The funny was still funny – no, even more so now that I understood everything that was being said – and the mystery and supernatural revenge quest were still there to be savored, but there was a whole new layer for me to explore. That elusive thing which life provides in due course as it will, namely experience, added a new dimension to this movie that I had been cognizant of the 8 million times I had watched it as a child, but which I was now experiencing for the first time. I connected emotionally with this movie. With the characters and their love for one another. I could relate to their shared lives, ripped apart, and the pain they felt as they lost each other. And yes, at the end I was crying. And I was dragged back to that time, a decade and change ago, when we mocked the tears of our fellow human “Anna”, and I felt a bit like Carl, being dragged by the shadows to an unspeakable fate. Well, okay, I didn’t feel that bad – we were dumbass kids and hopefully “Anna” knew as much and didn’t take to heart our callous ignorance.
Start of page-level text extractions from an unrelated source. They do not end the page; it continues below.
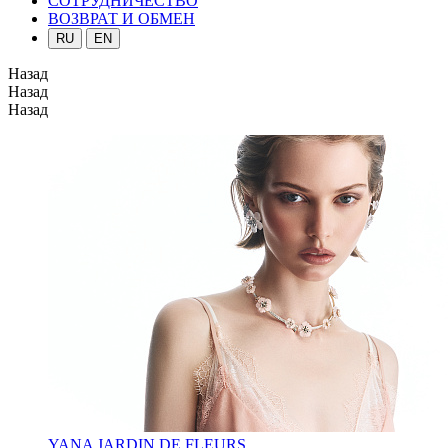
СОТРУДНИЧЕСТВО
ВОЗВРАТ И ОБМЕН
RU
EN
Назад
Назад
Назад
YANA JARDIN DE FLEURS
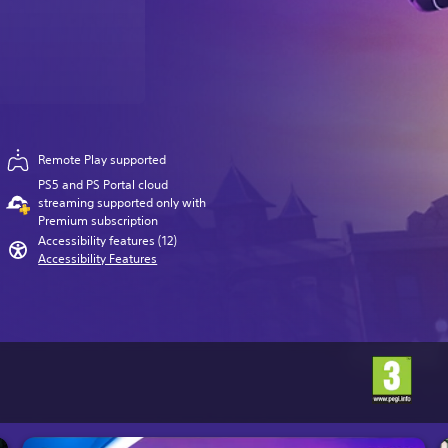
Remote Play supported
PS5 and PS Portal cloud
streaming supported only with
Premium subscription
Accessibility features (12)
Accessibility Features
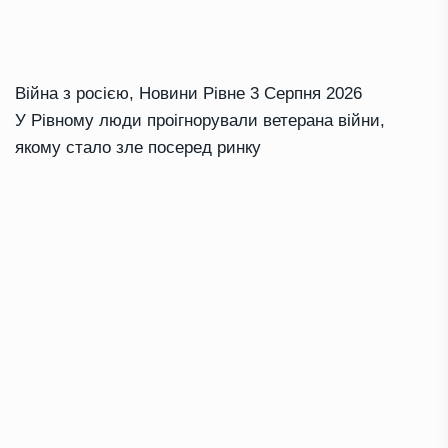
Війна з росією
,
Новини Рівне
3 Серпня 2026
У Рівному люди проігнорували ветерана війни,
якому стало зле посеред ринку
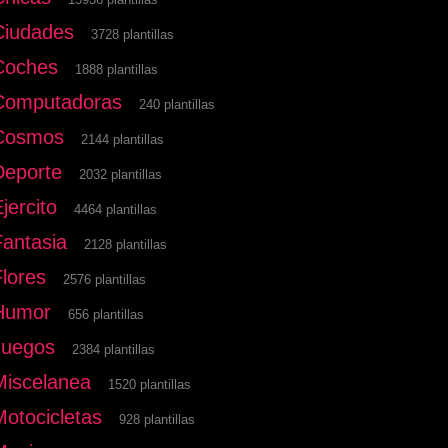
Ciudades
3728 plantillas
Coches
1888 plantillas
Computadoras
240 plantillas
Cosmos
2144 plantillas
Deporte
2032 plantillas
jercito
4464 plantillas
Fantasia
2128 plantillas
Flores
2576 plantillas
Humor
656 plantillas
Juegos
2384 plantillas
Miscelanea
1520 plantillas
Motocicletas
928 plantillas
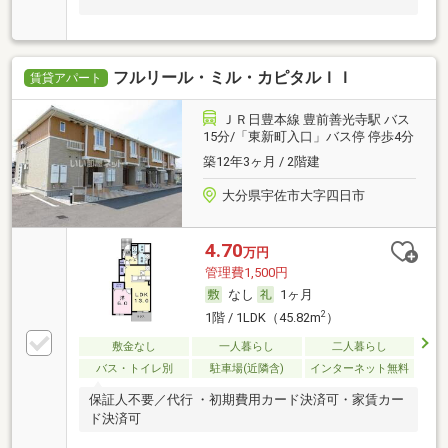
フルリール・ミル・カピタルＩＩ
賃貸アパート
ＪＲ日豊本線 豊前善光寺駅 バス
15分/「東新町入口」バス停 停歩4分
築12年3ヶ月 / 2階建
大分県宇佐市大字四日市
4.70
万円
管理費1,500円
なし
1ヶ月
2
1階 / 1LDK（45.82m
）
敷金なし
一人暮らし
二人暮らし
バス・トイレ別
駐車場(近隣含)
インターネット無料
保証人不要／代行 ・初期費用カード決済可・家賃カー
ド決済可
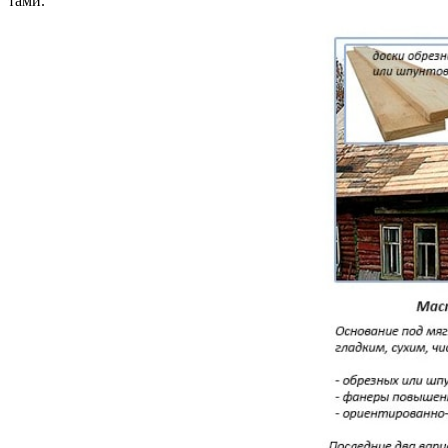
та­ми.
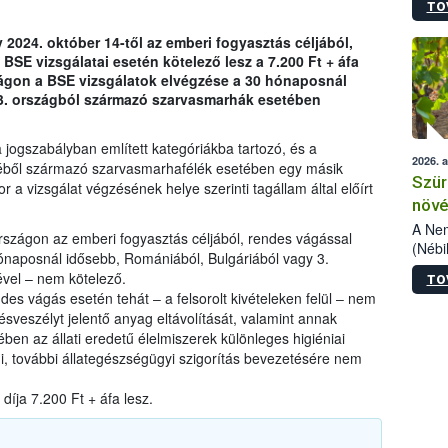
TO
kőris
jelen
y 2024. október 14-től az emberi fogyasztás céljából,
talál
SE vizsgálatai esetén kötelező lesz a 7.200 Ft + áfa
azono
szágon a BSE vizsgálatok elvégzése a 30 hónaposnál
folyta
3. országból származó szarvasmarhák esetében
intéz
össze
érdek
jogszabályban említett kategóriákba tartozó, és a
2026. 
ikéből származó szarvasmarhafélék esetében egy másik
Szür
a vizsgálat végzésének helye szerinti tagállam által előírt
növé
szől
A Nem
rszágon az emberi fogyasztás céljából, rendes vágással
(Nébi
ónaposnál idősebb, Romániából, Bulgáriából vagy 3.
Klart
vel – nem kötelező.
TO
módos
des vágás esetén tehát ‒ a felsorolt kivételeken felül ‒ nem
egész
zésveszélyt jelentő anyag eltávolítását, valamint annak
felha
ben az állati eredetű élelmiszerek különleges higiéniai
célja
i, további állategészségügyi szigorítás bevezetésére nem
lehet
Az Or
díja 7.200 Ft + áfa lesz.
felha
terme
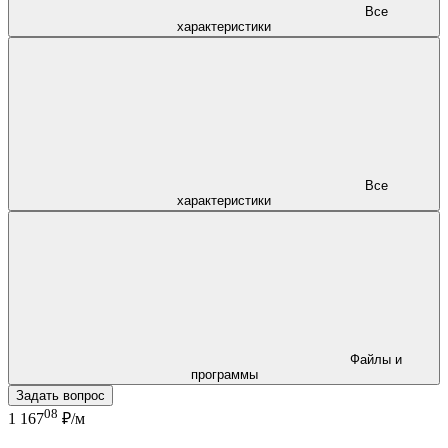
Все
характеристики
Все
характеристики
Файлы и
программы
Задать вопрос
08
1 167
₽/м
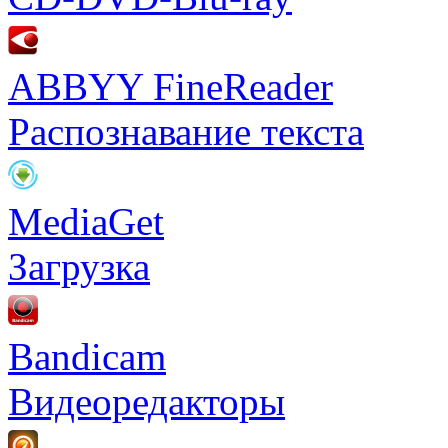
ABBYY FineReader
Распознавание текста
MediaGet
Загрузка
Bandicam
Видеоредакторы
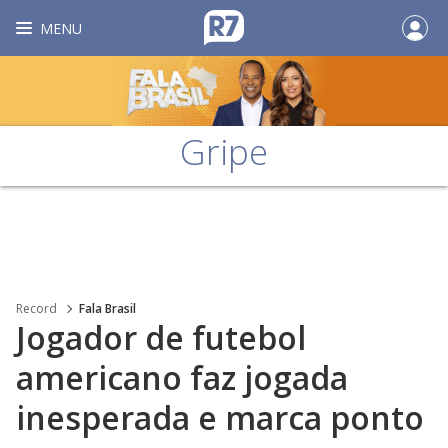
MENU
Gripe
Record
Fala Brasil
Jogador de futebol
americano faz jogada
inesperada e marca ponto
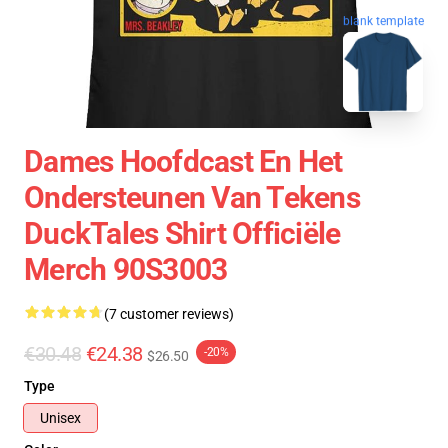
blank template
Dames Hoofdcast En Het
Ondersteunen Van Tekens
DuckTales Shirt Officiële
Merch 90S3003
(7 customer reviews)
€30.48
€24.38
-20%
$26.50
Type
Unisex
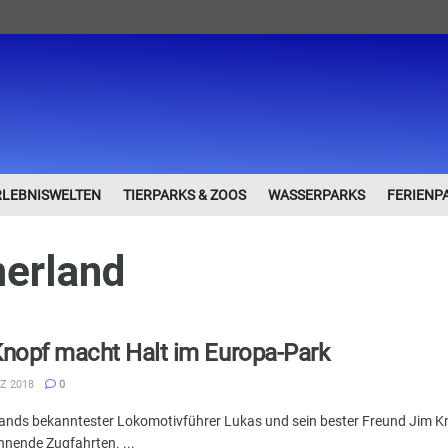
RLEBNISWELTEN
TIERPARKS & ZOOS
WASSERPARKS
FERIENP
erland
nopf macht Halt im Europa-Park
Z 2018
0
ands bekanntester Lokomotivführer Lukas und sein bester Freund Jim Kn
nnende Zugfahrten. ...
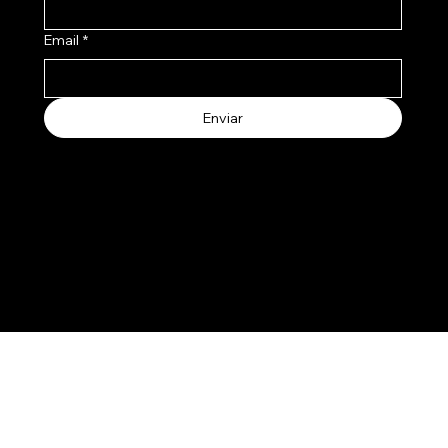
Email
*
Enviar
Aceptamos los siguientes metodos de pago
© 2025 by Salertti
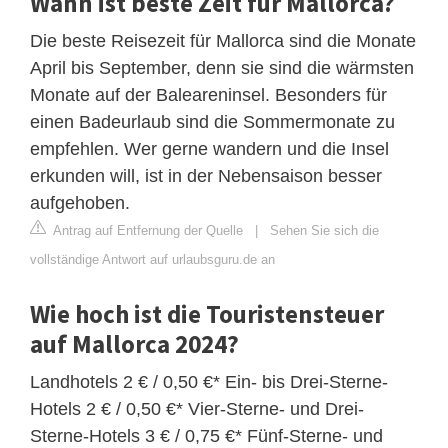
Wann ist beste Zeit für Mallorca?
Die beste Reisezeit für Mallorca sind die Monate
April bis September, denn sie sind die wärmsten
Monate auf der Baleareninsel. Besonders für
einen Badeurlaub sind die Sommermonate zu
empfehlen. Wer gerne wandern und die Insel
erkunden will, ist in der Nebensaison besser
aufgehoben.
Antrag auf Entfernung der Quelle
|
Sehen Sie sich die
vollständige Antwort auf urlaubsguru.de an
Wie hoch ist die Touristensteuer
auf Mallorca 2024?
Landhotels 2 € / 0,50 €* Ein- bis Drei-Sterne-
Hotels 2 € / 0,50 €* Vier-Sterne- und Drei-
Sterne-Hotels 3 € / 0,75 €* Fünf-Sterne- und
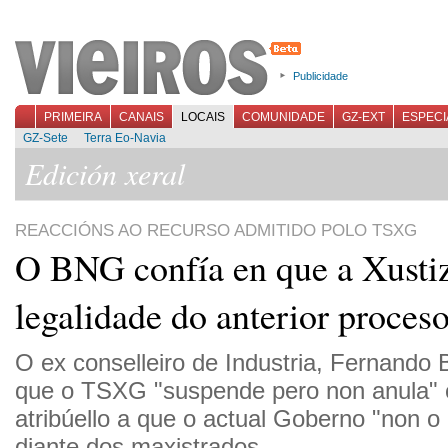
Publicidade
PRIMEIRA
CANAIS
LOCAIS
COMUNIDADE
GZ-EXT
ESPECI
GZ-Sete
Terra Eo-Navia
Edición xeral
REACCIÓNS AO RECURSO ADMITIDO POLO TSXG
O BNG confía en que a Xustiz
legalidade do anterior proceso
O ex conselleiro de Industria, Fernando B
que o TSXG "suspende pero non anula" 
atribúello a que o actual Goberno "non o
diante dos maxistrados.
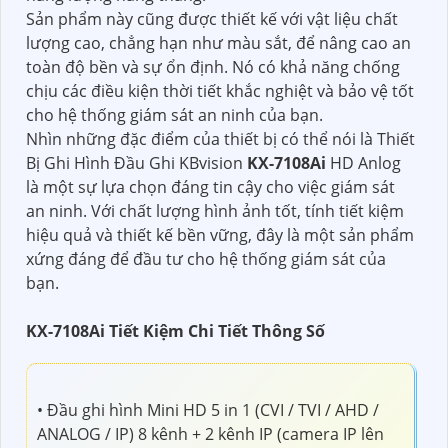
Sản phẩm này cũng được thiết kế với vật liệu chất
lượng cao, chẳng hạn như màu sắt, để nâng cao an
toàn độ bền và sự ổn định. Nó có khả năng chống
chịu các điều kiện thời tiết khắc nghiệt và bảo vệ tốt
cho hệ thống giám sát an ninh của bạn.
Nhìn những đặc điểm của thiết bị có thể nói là Thiết
Bị Ghi Hình Đầu Ghi KBvision
KX-7108Ai
HD Anlog
là một sự lựa chọn đáng tin cậy cho việc giám sát
an ninh. Với chất lượng hình ảnh tốt, tính tiết kiệm
hiệu quả và thiết kế bền vững, đây là một sản phẩm
xứng đáng để đầu tư cho hệ thống giám sát của
bạn.
KX-7108Ai Tiết Kiệm Chi Tiết Thông Số
• Đầu ghi hình Mini HD 5 in 1 (CVI / TVI / AHD /
ANALOG / IP) 8 kênh + 2 kênh IP (camera IP lên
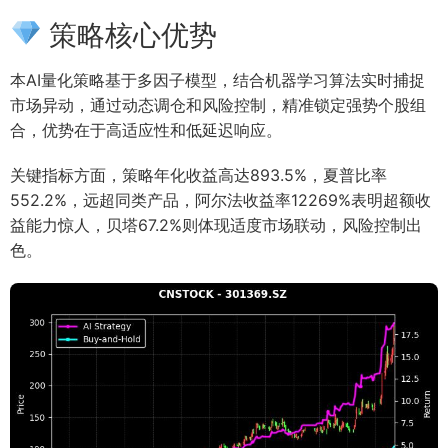
策略核心优势
本AI量化策略基于多因子模型，结合机器学习算法实时捕捉
市场异动，通过动态调仓和风险控制，精准锁定强势个股组
合，优势在于高适应性和低延迟响应。
关键指标方面，策略年化收益高达893.5%，夏普比率
552.2%，远超同类产品，阿尔法收益率12269%表明超额收
益能力惊人，贝塔67.2%则体现适度市场联动，风险控制出
色。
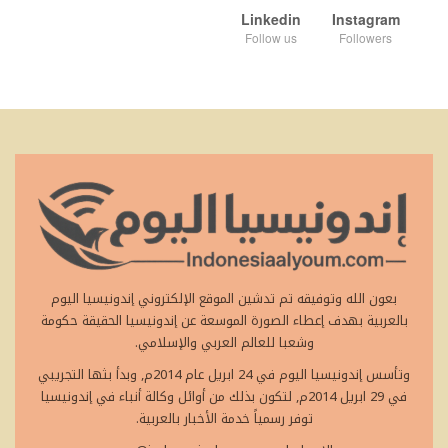
Linkedin
Instagram
Follow us
Followers
بعون الله وتوفيقه تم تدشين الموقع الإلكتروني إندونيسيا اليوم
بالعربية بهدف إعطاء الصورة الموسعة عن إندونيسيا الحقيقة حكومة
وشعبا للعالم العربي والإسلامي.
وتأسس إندونيسيا اليوم في 24 ابريل عام 2014م, وبدأ بثها التجريبي
في 29 ابريل 2014م, لتكون بذلك من أوائل وكالة أنباء في إندونيسيا
توفر رسمياً خدمة الأخبار بالعربية.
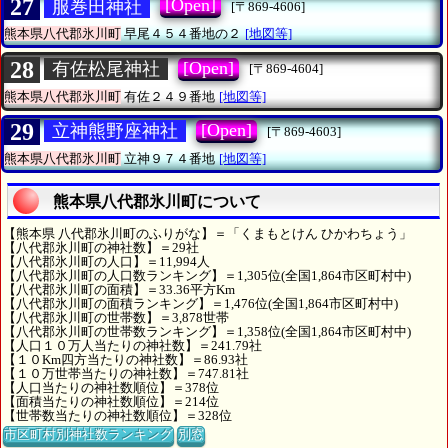
27
[Open]
服巻田神社
[〒869-4606]
熊本県八代郡氷川町
早尾４５４番地の２
[地図等]
28
[Open]
有佐松尾神社
[〒869-4604]
熊本県八代郡氷川町
有佐２４９番地
[地図等]
29
[Open]
立神熊野座神社
[〒869-4603]
熊本県八代郡氷川町
立神９７４番地
[地図等]
熊本県八代郡氷川町について
【熊本県 八代郡氷川町のふりがな】＝「くまもとけん ひかわちょう」
【八代郡氷川町の神社数】＝29社
【八代郡氷川町の人口】＝11,994人
【八代郡氷川町の人口数ランキング】＝1,305位(全国1,864市区町村中)
【八代郡氷川町の面積】＝33.36平方Km
【八代郡氷川町の面積ランキング】＝1,476位(全国1,864市区町村中)
【八代郡氷川町の世帯数】＝3,878世帯
【八代郡氷川町の世帯数ランキング】＝1,358位(全国1,864市区町村中)
【人口１０万人当たりの神社数】＝241.79社
【１０Km四方当たりの神社数】＝86.93社
【１０万世帯当たりの神社数】＝747.81社
【人口当たりの神社数順位】＝378位
【面積当たりの神社数順位】＝214位
【世帯数当たりの神社数順位】＝328位
市区町村別神社数ランキング
別窓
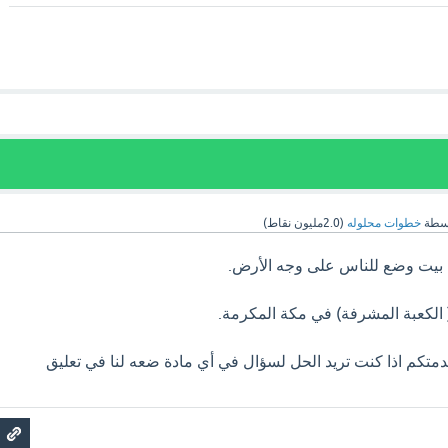
سطة
خطوات محلوله
(
2.0مليون
نقاط)
ل بيت وضع للناس على وجه الأرض.
( الكعبة المشرفة) في مكة المكرمة.
متكم اذا كنت تريد الحل لسؤال في أي مادة ضعه لنا في تعليق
But I did make a profound realization at that moment that I was not the person I was those years ago. And yes, I’m sorry I told you it was stupid to cry at this movie! Please forgive me.

So, here we are in 2012 and I’m walking home when I actually look up at one of the glaring billboards that bedazzle tourists around the clock in Times Square. I don’t know why I looked up as I make it a rule not to ruin what’s left of my eyesight on the sparkling bling-dung which is Times Square. Call it fate, or call it a coincidence, but tonight I looked up and I’m glad I did. I don’t do musicals on any regular basis – I can recall seeing Spamalot, and have fuzzy recollections of what may be a second show, or may not be – but I think I will make an effort to see Ghost the musical. It may not be to my liking, it may even ruin the warm fuzzy I currently get when I think about the movie, but I’m going to take a chance. It just might be worth it.

So tell me, what’s your favorite movie and why?

One comment

  1. I just rewatched this recently with my husband and daughters (ages 9 & 10). We all loved it. Although not my favorite (and I can’t just pick one) it holds up well. I felt a saddeness when reflecting on Swayze’s passing, so very much before his time.